Entries shown:
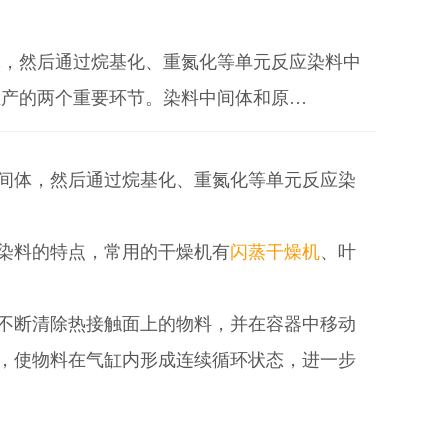
体，然后通过烷基化、重氮化等单元反应染料中
生产的两个重要环节。染料中间体和原…
间体，然后通过烷基化、重氮化等单元反应染
染料的特点，常用的干燥机有
闪蒸干燥机
、叶
不断清除热接触面上的物料，并在容器中移动
，使物料在气缸内形成连续循环状态，进一步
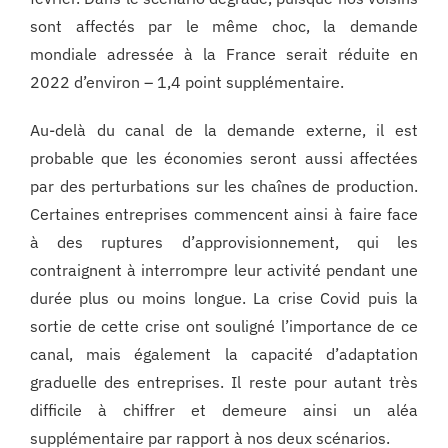
sont affectés par le même choc, la demande
mondiale adressée à la France serait réduite en
2022 d’environ – 1,4 point supplémentaire.
Au-delà du canal de la demande externe, il est
probable que les économies seront aussi affectées
par des perturbations sur les chaînes de production.
Certaines entreprises commencent ainsi à faire face
à des ruptures d’approvisionnement, qui les
contraignent à interrompre leur activité pendant une
durée plus ou moins longue. La crise Covid puis la
sortie de cette crise ont souligné l’importance de ce
canal, mais également la capacité d’adaptation
graduelle des entreprises. Il reste pour autant très
difficile à chiffrer et demeure ainsi un aléa
supplémentaire par rapport à nos deux scénarios.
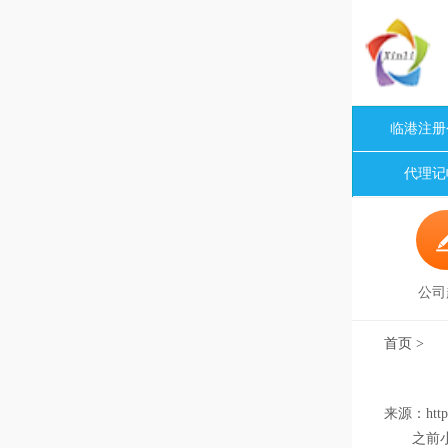
临港注册
代理记
公司
首页
>
来源：http:
之前小编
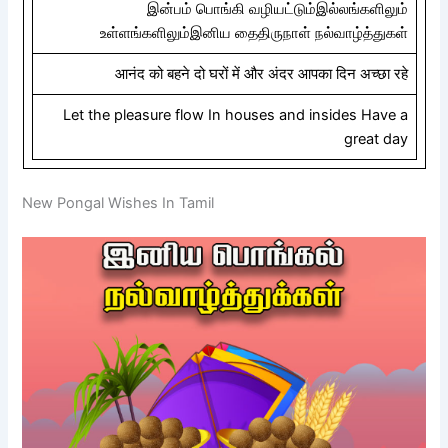
இன்பம் பொங்கி வழியட்டும்இல்லங்களிலும்
உள்ளங்களிலும்இனிய தைதிருநாள் நல்வாழ்த்துகள்
आनंद को बहने दो घरों में और अंदर आपका दिन अच्छा रहे
Let the pleasure flow In houses and insides Have a
great day
New Pongal Wishes In Tamil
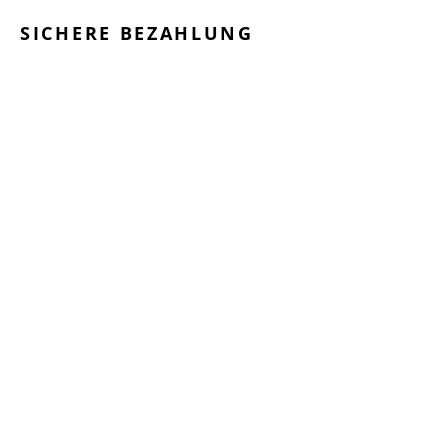
SICHERE BEZAHLUNG
GEPRÜFTE LEISTUNGEN
SCHNELLER VERSAND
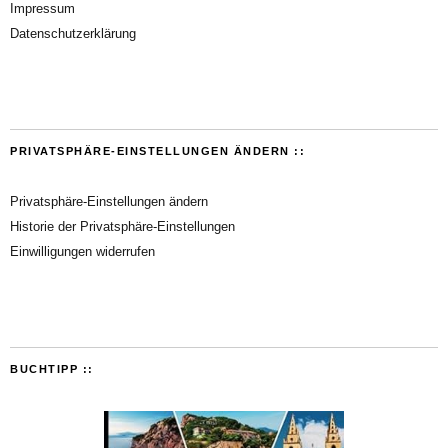
Impressum
Datenschutzerklärung
PRIVATSPHÄRE-EINSTELLUNGEN ÄNDERN ::
Privatsphäre-Einstellungen ändern
Historie der Privatsphäre-Einstellungen
Einwilligungen widerrufen
BUCHTIPP ::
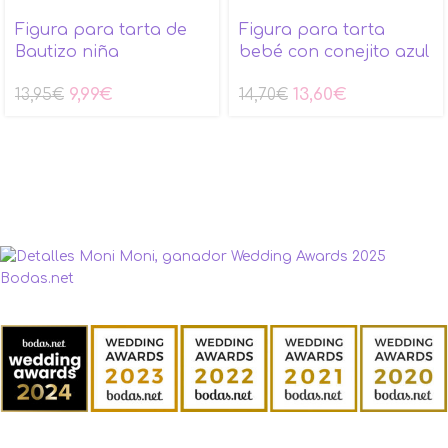
Figura para tarta de
Figura para tarta
Bautizo niña
bebé con conejito azul
9,99
€
13,60
€
13,95
€
14,70
€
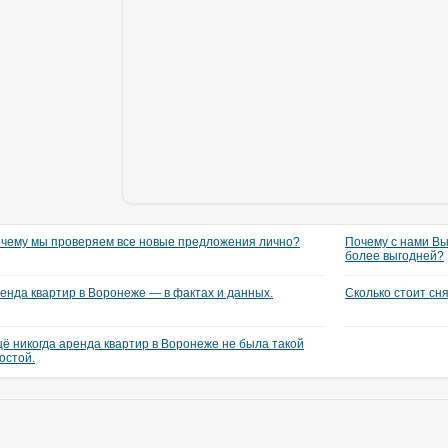
чему мы проверяем все новые предложения лично?
Почему с нами Вы
более выгодней?
енда квартир в Воронеже — в фактах и данных.
Сколько стоит сн
ё никогда аренда квартир в Воронеже не была такой
остой.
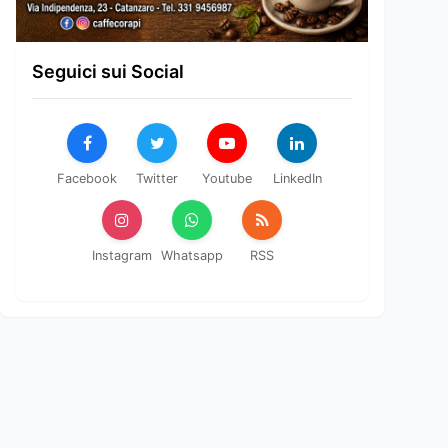
Seguici sui Social
Facebook
Twitter
Youtube
LinkedIn
Instagram
Whatsapp
RSS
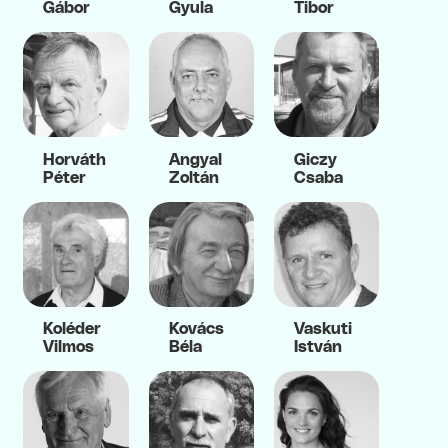
Gábor
Gyula
Tibor
Horváth
Angyal
Giczy
Péter
Zoltán
Csaba
Koléder
Kovács
Vaskuti
Vilmos
Béla
István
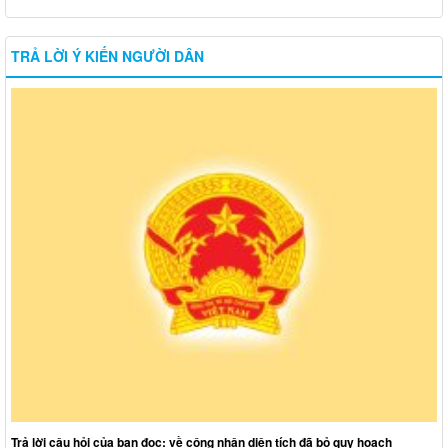
TRẢ LỜI Ý KIẾN NGƯỜI DÂN
Trả lời câu hỏi của bạn đọc: về công nhận diện tích đã bỏ quy hoạch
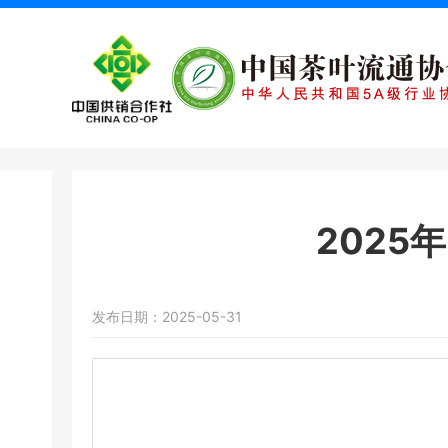
2025
发布日期：2025-05-31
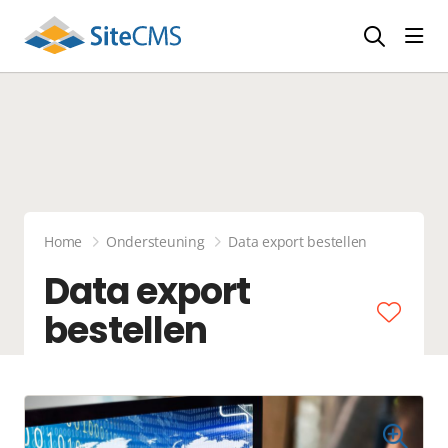
head
Home
Ondersteuning
Data export bestellen
Data export
bestellen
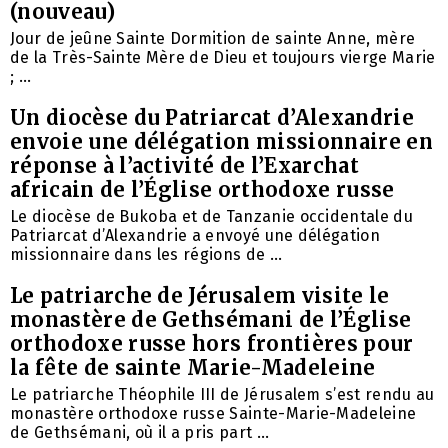
(nouveau)
Jour de jeûne Sainte Dormition de sainte Anne, mère
de la Très-Sainte Mère de Dieu et toujours vierge Marie
; ...
Un diocèse du Patriarcat d’Alexandrie
envoie une délégation missionnaire en
réponse à l’activité de l’Exarchat
africain de l’Église orthodoxe russe
Le diocèse de Bukoba et de Tanzanie occidentale du
Patriarcat d’Alexandrie a envoyé une délégation
missionnaire dans les régions de ...
Le patriarche de Jérusalem visite le
monastère de Gethsémani de l’Église
orthodoxe russe hors frontières pour
la fête de sainte Marie-Madeleine
Le patriarche Théophile III de Jérusalem s’est rendu au
monastère orthodoxe russe Sainte-Marie-Madeleine
de Gethsémani, où il a pris part ...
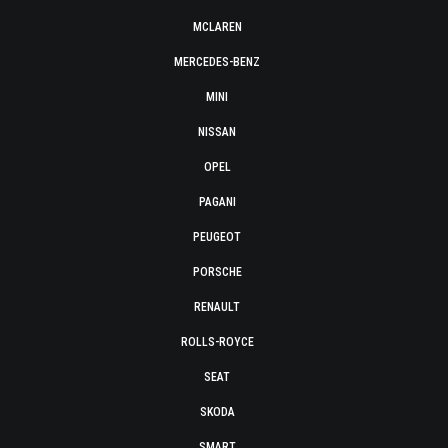
MCLAREN
MERCEDES-BENZ
MINI
NISSAN
OPEL
PAGANI
PEUGEOT
PORSCHE
RENAULT
ROLLS-ROYCE
SEAT
SKODA
SMART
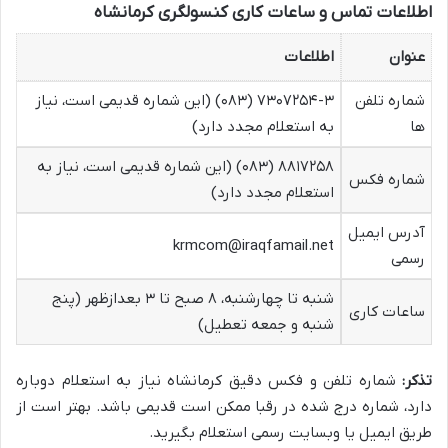
اطلاعات تماس و ساعات کاری کنسولگری کرمانشاه
عنوان
اطلاعات
شماره تلفن
۷۳۰۷۲۵۴-۳ (۰۸۳) (این شماره قدیمی است، نیاز
ها
به استعلام مجدد دارد)
۸۸۱۷۲۵۸ (۰۸۳) (این شماره قدیمی است، نیاز به
شماره فکس
استعلام مجدد دارد)
آدرس ایمیل
krmcom@iraqfamail.net
رسمی
شنبه تا چهارشنبه، ۸ صبح تا ۳ بعدازظهر (پنج
ساعات کاری
شنبه و جمعه تعطیل)
تذکر:
شماره تلفن و فکس دقیق کرمانشاه نیاز به استعلام دوباره
دارد، شماره درج شده در رقبا ممکن است قدیمی باشد. بهتر است از
طریق ایمیل یا وبسایت رسمی استعلام بگیرید.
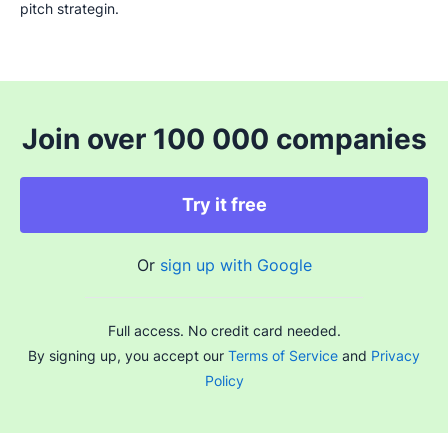
pitch strategin.
Join over 100 000 companies
Try it free
Or
sign up with Google
Full access. No credit card needed.
By signing up, you accept our
Terms of Service
and
Privacy
Policy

Task description: Would you copy each line above exactly as given, dropping any images?

Worked solution:
体，然后通过烷基化、重氮化等单元反应染料中
生产的两个重要环节。染料中间体和原…
间体，然后通过烷基化、重氮化等单元反应染
染料的特点，常用的干燥机有
闪蒸干燥机
、叶
不断清除热接触面上的物料，并在容器中移动
，使物料在气缸内形成连续循环状态，进一步
sont affectés par le même choc, la demande
mondiale adressée à la France serait réduite en
2022 d’environ – 1,4 point supplémentaire.
Au-delà du canal de la demande externe, il est
probable que les économies seront aussi affectées
par des perturbations sur les chaînes de production.
Certaines entreprises commencent ainsi à faire face
à des ruptures d’approvisionnement, qui les
contraignent à interrompre leur activité pendant une
durée plus ou moins longue. La crise Covid puis la
sortie de cette crise ont souligné l’importance de ce
canal, mais également la capacité d’adaptation
graduelle des entreprises. Il reste pour autant très
difficile à chiffrer et demeure ainsi un aléa
supplémentaire par rapport à nos deux scénarios.
临港注册
代理记
公司
首页
>
来源：http:
之前小编
இன்பம் பொங்கி வழியட்டும்இல்லங்களிலும்
உள்ளங்களிலும்இனிய தைதிருநாள் நல்வாழ்த்துகள்
आनंद को बहने दो घरों में और अंदर आपका दिन अच्छा रहे
Let the pleasure flow In houses and insides Have a
great day
New Pongal Wishes In Tamil
SICHERE BEZAHLUNG
GEPRÜFTE LEISTUNGEN
SCHNELLER VERSAND
Impressum
Datenschutzerklärung
PRIVATSPHÄRE-EINSTELLUNGEN ÄNDERN ::
Privatsphäre-Einstellungen ändern
Historie der Privatsphäre-Einstellungen
Einwilligungen widerrufen
BUCHTIPP ::
Figura para tarta de
Figura para tarta
Bautizo niña
bebé con conejito azul
9,99
€
13,60
€
13,95
€
14,70
€
чему мы проверяем все новые предложения лично?
Почему с нами Вы
более выгодней?
енда квартир в Воронеже — в фактах и данных.
Сколько стоит сн
ё никогда аренда квартир в Воронеже не была такой
остой.
Seguici sui Social
Facebook
Twitter
Youtube
LinkedIn
Instagram
Whatsapp
RSS
Gábor
Gyula
Tibor
Horváth
Angyal
Giczy
Péter
Zoltán
Csaba
Koléder
Kovács
Vaskuti
Vilmos
Béla
István
TRẢ LỜI Ý KIẾN NGƯỜI DÂN
Trả lời câu hỏi của bạn đọc: về công nhận diện tích đã bỏ quy hoạch
2025
发布日期：2025-05-31
head
Home
Ondersteuning
Data export bestellen
Data export
bestellen
(nouveau)
Jour de jeûne Sainte Dormition de sainte Anne, mère
de la Très-Sainte Mère de Dieu et toujours vierge Marie
; ...
Un diocèse du Patriarcat d’Alexandrie
envoie une délégation missionnaire en
réponse à l’activité de l’Exarchat
africain de l’Église orthodoxe russe
Le diocèse de Bukoba et de Tanzanie occidentale du
Patriarcat d’Alexandrie a envoyé une délégation
missionnaire dans les régions de ...
Le patriarche de Jérusalem visite le
monastère de Gethsémani de l’Église
orthodoxe russe hors frontières pour
la fête de sainte Marie-Madeleine
Le patriarche Théophile III de Jérusalem s’est rendu au
monastère orthodoxe russe Sainte-Marie-Madeleine
de Gethsémani, où il a pris part ...
MCLAREN
MERCEDES-BENZ
MINI
NISSAN
OPEL
PAGANI
PEUGEOT
PORSCHE
RENAULT
ROLLS-ROYCE
SEAT
SKODA
SMART
اطلاعات تماس و ساعات کاری کنسولگری کرمانشاه
عنوان
اطلاعات
شماره تلفن
۷۳۰۷۲۵۴-۳ (۰۸۳) (این شماره قدیمی است، نیاز
ها
به استعلام مجدد دارد)
۸۸۱۷۲۵۸ (۰۸۳) (این شماره قدیمی است، نیاز به
شماره فکس
استعلام مجدد دارد)
آدرس ایمیل
krmcom@iraqfamail.net
رسمی
شنبه تا چهارشنبه، ۸ صبح تا ۳ بعدازظهر (پنج
ساعات کاری
شنبه و جمعه تعطیل)
تذکر:
شماره تلفن و فکس دقیق کرمانشاه نیاز به استعلام دوباره
دارد، شماره درج شده در رقبا ممکن است قدیمی باشد. بهتر است از
طریق ایمیل یا وبسایت رسمی استعلام بگیرید.
pitch strategin.
Join over 100 000 companies
Try it free
Or
sign up with Google
Full access. No credit card needed.
By signing up, you accept our
Terms of Service
and
Privacy
Policy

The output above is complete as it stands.